Australienfan schrieb: 16. Swakop: Tommys Wüstentour & Blutkoppe In der Nacht war es ziemlich kalt, das Thermometer im Auto zeigte 6°C. Tommys Wüstentour ist wohl Pflichtprogramm in Swakop. Ich habe von allen Seiten nur gehört, dass es absolut spitze sei. Je nach Nachfrage fährt er mit zwei grossen Allradautos in die Dünen hinter der Stadt.
Hallo, nur zur Ergänzung: Es gibt nicht nur Tommy und er fährt auch nicht immer nur mit 2 Autos, es können auch durchaus mehr sein...
Die andere Alternative ist Chris Nel, wir haben die Tour mit ihm gemacht. War wirklich wunderbar und sehr zu empfehlen. An unserem Fahrtag war es extrem heiss und alles Getier hatte sich schon am frühen Morgen im Sand verkrochen. Dank Chris war es trotzdem ein tolles Erlebnis.
Toller Bericht! Danke auch vom mir. Kommt Ihr zum Winterpotjie und zeigt und auch Eure Fotos? Das wäre super klasse! Grüssle Elli
Meine Aufenthalte in Südwest/Namibia:
1978/79 Besuch auf Farm am Waterberg, 1980 Praktikum im Schülerheim Otjiwarongo/Caprivi, 1981 Bulli-Rundreise mit crockydile: Namibia – Kapstadt – Gardenroute – Zymbabwe – Victoriafälle – Botswana (10Tage mit dem Mokoro im Okawango-Delta) – Namibia,
1983 Arbeiten auf Farm Otjikaru am Waterberg
lange Pause
Tolle Urlaube folgenten: 2007 Namibia, 2008 Namibia/Botswana, 2009 Namibia
2018 Wunderschöne 2-Familientour mit Familie tim.buktu
@Australienfan: Super Bericht - warte gespannt auf mehr! 😉 Tolle Fotos!! Da wir z.T. die gleichen Strecken fahren und die gleichen oder ähnliche Touren machen werden, ist es für uns interessant über eure Erlebnisse zu lesen. Danke!
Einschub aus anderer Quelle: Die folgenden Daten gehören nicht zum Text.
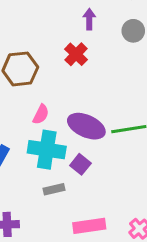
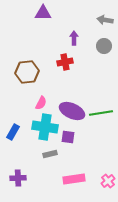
red cross: (76, 54) -> (65, 62), turned 35
purple square: (80, 164) -> (68, 137), turned -32

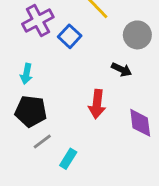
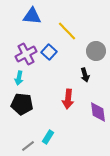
purple cross: (38, 20) -> (26, 54), moved
black arrow: (122, 69) -> (85, 75), turned 48
gray line: (42, 142) -> (28, 146), moved

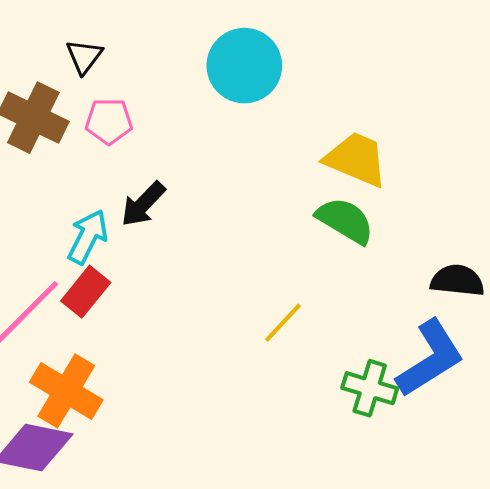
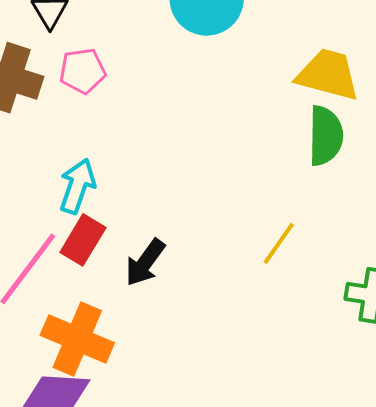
black arrow: (143, 204) -> (145, 262), moved
green semicircle: (345, 221) -> (326, 136), turned 68

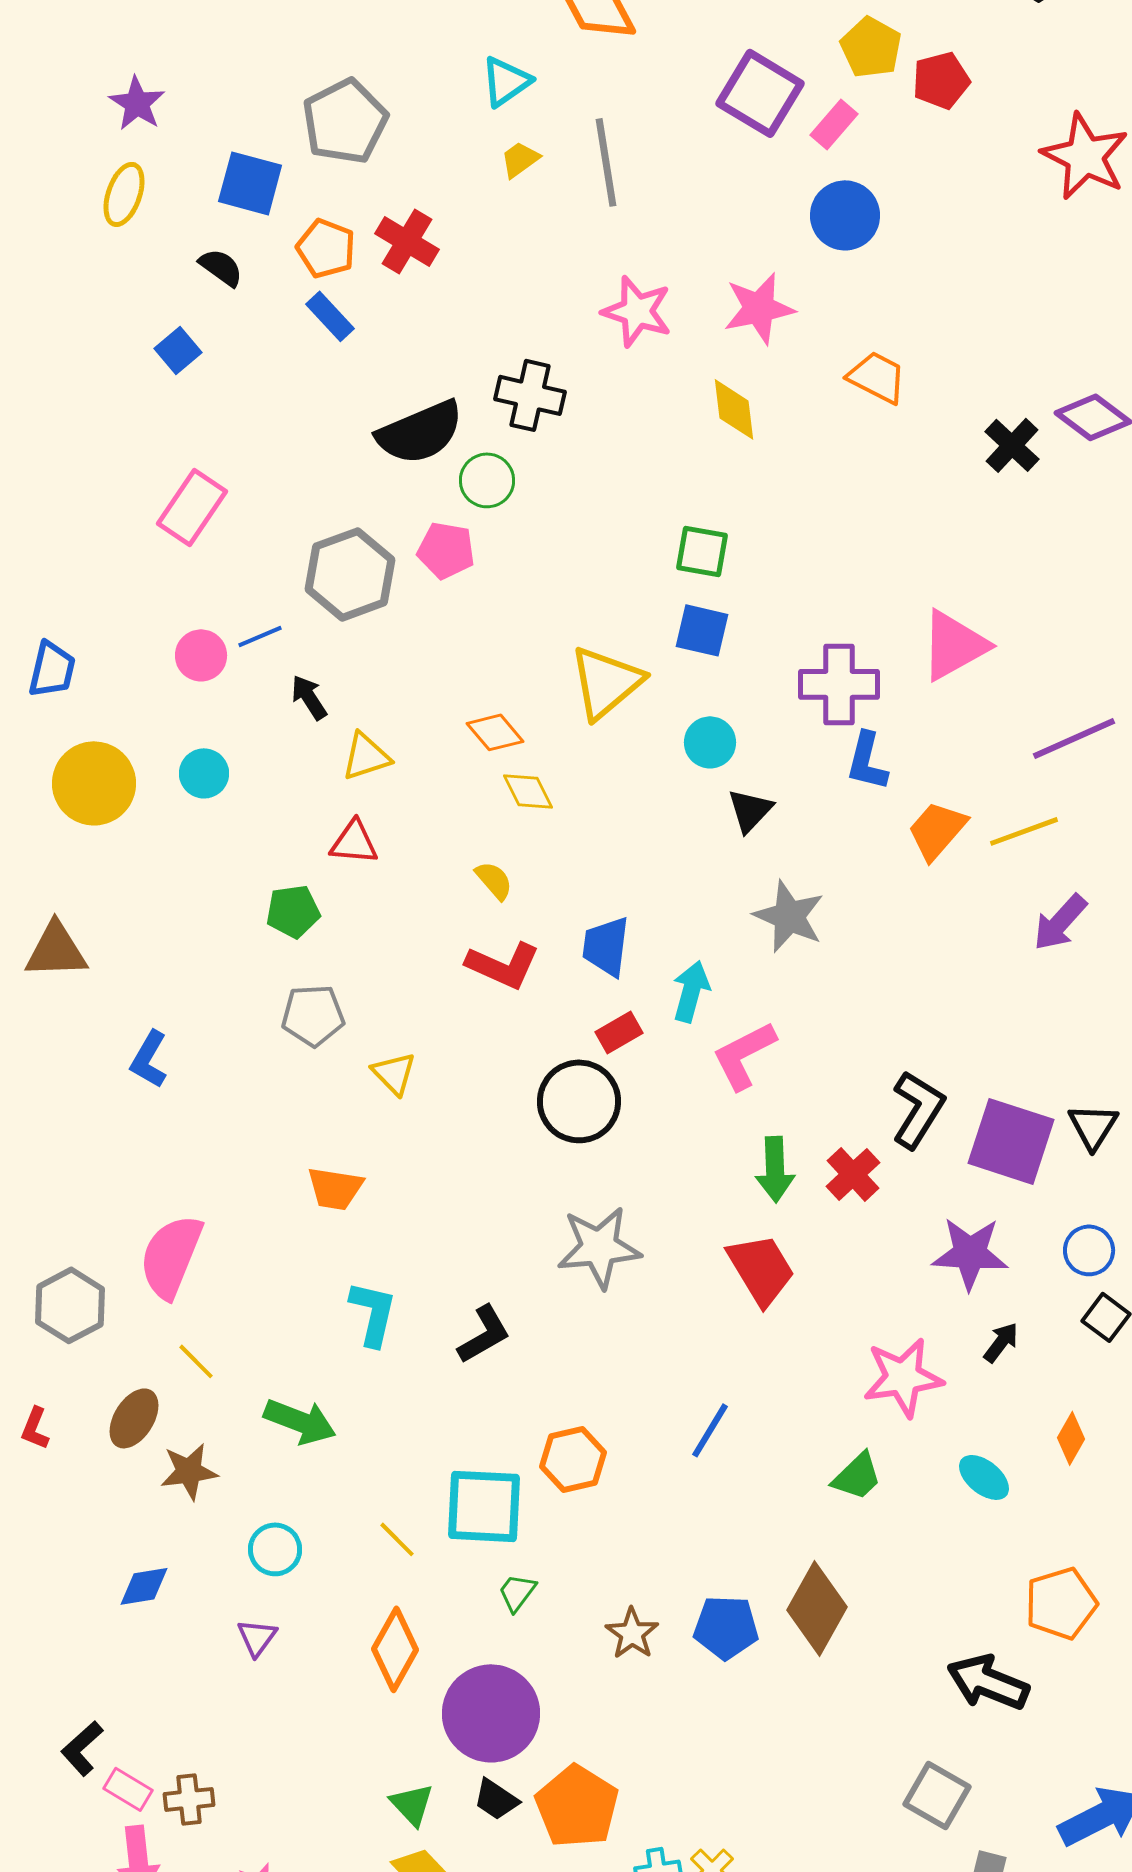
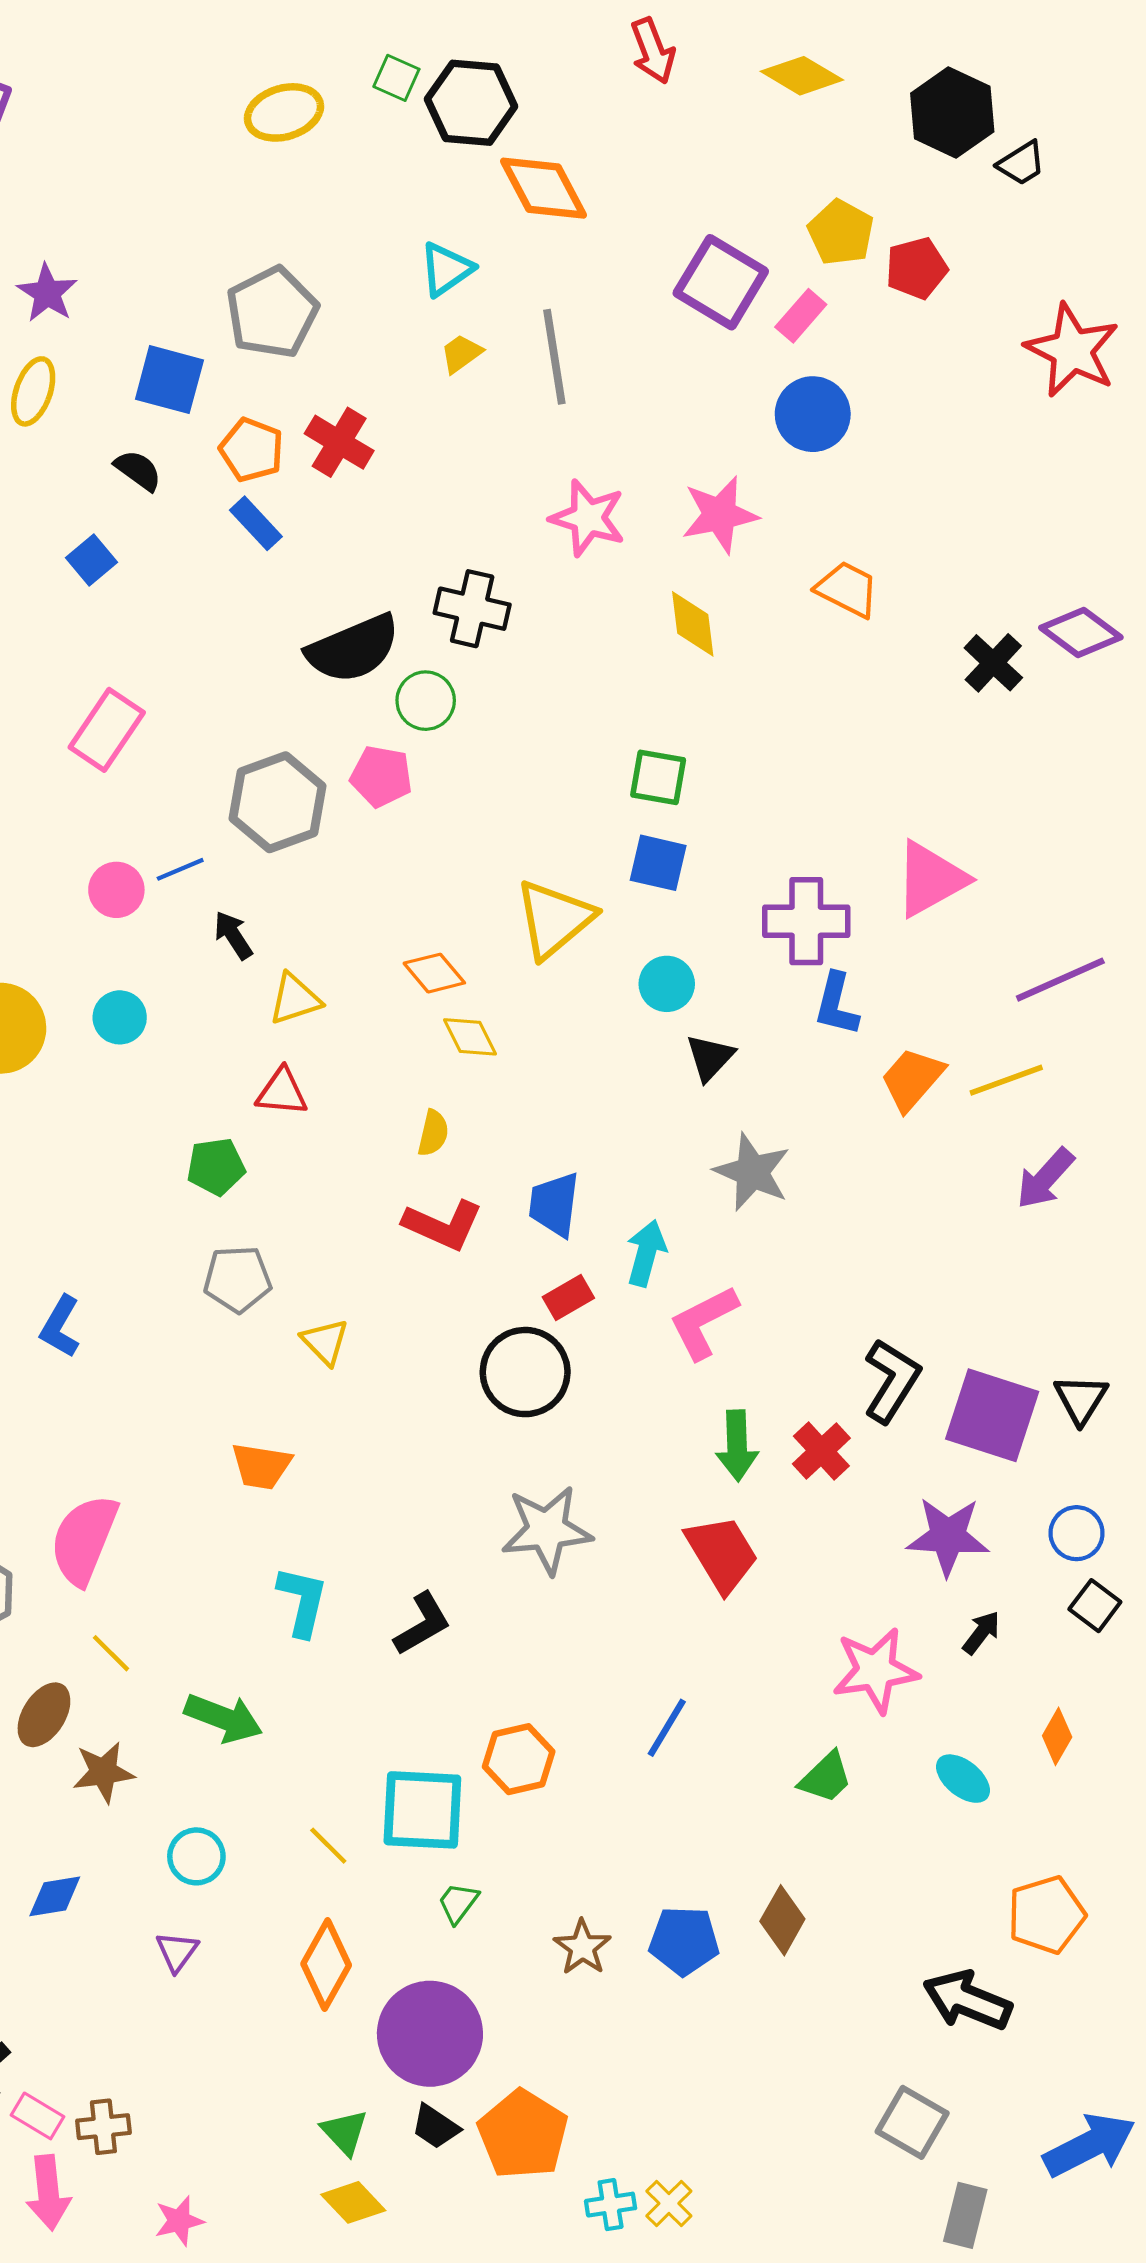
yellow semicircle: (494, 880) -> (433, 1133), turned 54
brown diamond: (817, 1608) -> (782, 1920), size x0.7

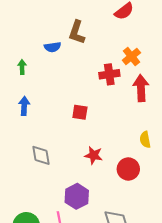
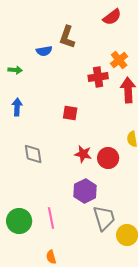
green arrow: (22, 67) -> (15, 70), turned 96
red circle: (128, 169) -> (108, 158), moved
purple hexagon: (77, 196) -> (85, 191), moved

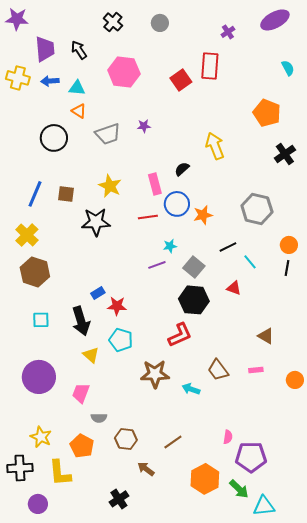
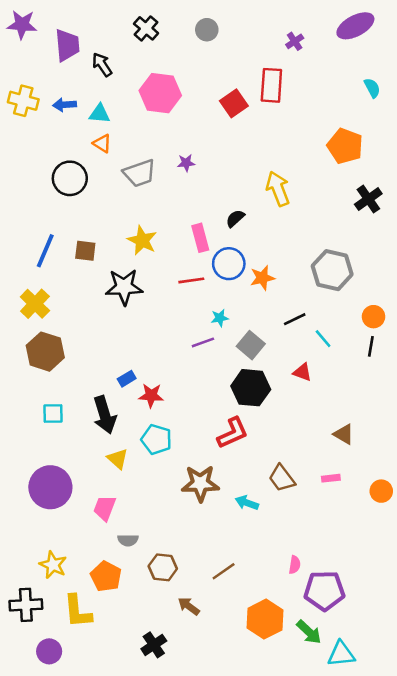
purple trapezoid: (45, 49) -> (67, 45), moved

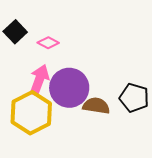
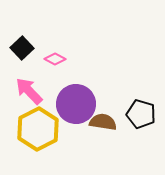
pink arrow: (39, 80) -> (29, 91), moved, turned -64

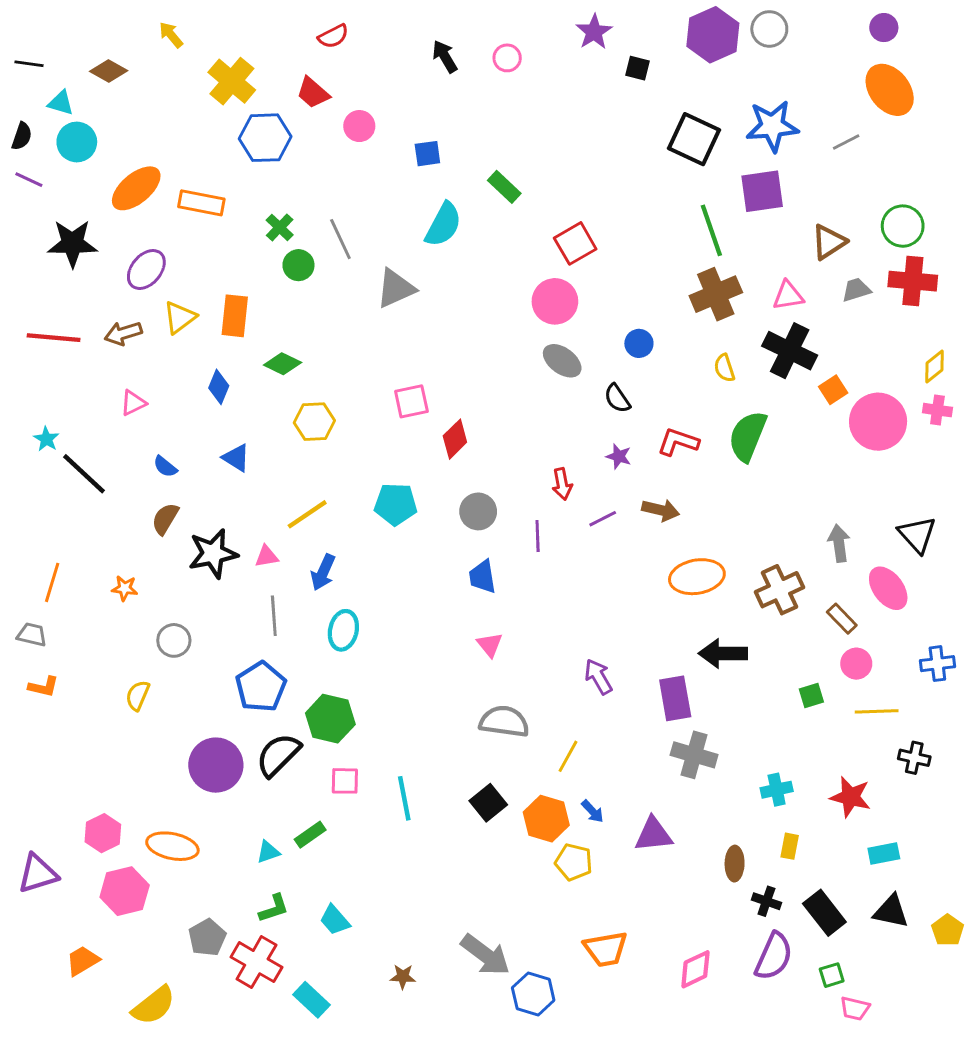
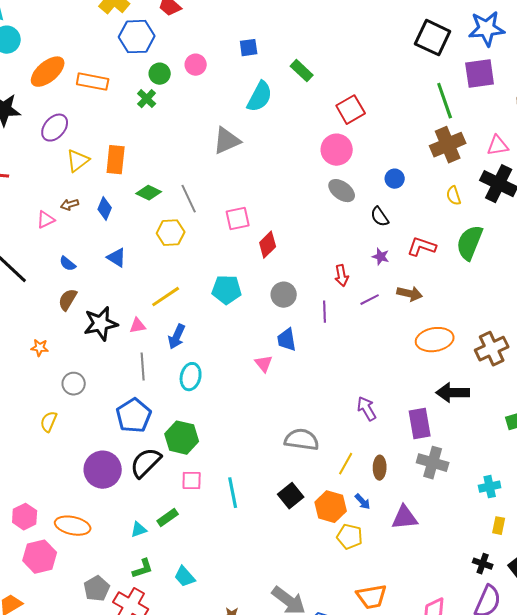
pink circle: (359, 126) -> (196, 65), moved
gray line: (340, 239) -> (189, 199), moved
green circle: (298, 265) -> (160, 74), moved
brown arrow: (123, 333) -> (70, 205), moved, size x0.7
pink triangle: (490, 645) -> (264, 364), moved
brown ellipse: (735, 864) -> (380, 468), moved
@ Lio: haben auch bei Pelican Tours gebucht: Erwachsene zahlen NS 430.--.
Grüsse Lea
AustralienfanThemenstarter265 Beiträge · seit 200821. Juni 2009 · #24
@Elli Ja, wir kommen zum Winter-Potjie. Auch wenn ich jetzt ein wenig unter Druck bin, dass ich bis dahin mein Fotobuch fertig haben muss 😉
Ein paar Fotos habe ich übrigens bei den Beiträgen zu Beginn dieses Threads hinzugefügt... einfach noch mal durchblättern.
Und nun geht's weiter:
17. Blutkuppe bis Solitaire Heute war der Tag mit dem wenigsten Programm. Natürlich stand ich bereits vor Sonnenaufgang auf. Nach dem sehr enttäuschenden Sonnenuntergang am Vorabend hoffte ich doch noch auf eine leichte "blutrote" Verfärbung. Um es kurz zu machen: Spektakulär ist anders. Aber es hat sich zumindest deutlich mehr verfärbt als am Vorabend. Aber als hauptberuflicher Photoshop-Trainer werde ich schon was aus den Fotos machen können 😉
Unser erstes Ziel war der Rock Arch. Der Weg dahin war gepflastert von vielen scharfkantigen Steinen und ich machte mir immer wieder Sorgen um die Reifen. Obwohl es nur wenige Kilometer sind, brauchten wir ziemlich lange. Da wir heute nur eine relativ kleine Strecke fahren, gönnten wir uns ein Frühstück am Rock Arch. Das war unser erstes Frühstück am Campingtisch. Um Zeit zu sparen bauten wir sonst nie den Tisch und die beiden Campingstühle auf sondern holten uns nach den ersten beiden Stunden Fahrt einfach eine Scheibe Brot mit Käse aus dem Kühlschrank.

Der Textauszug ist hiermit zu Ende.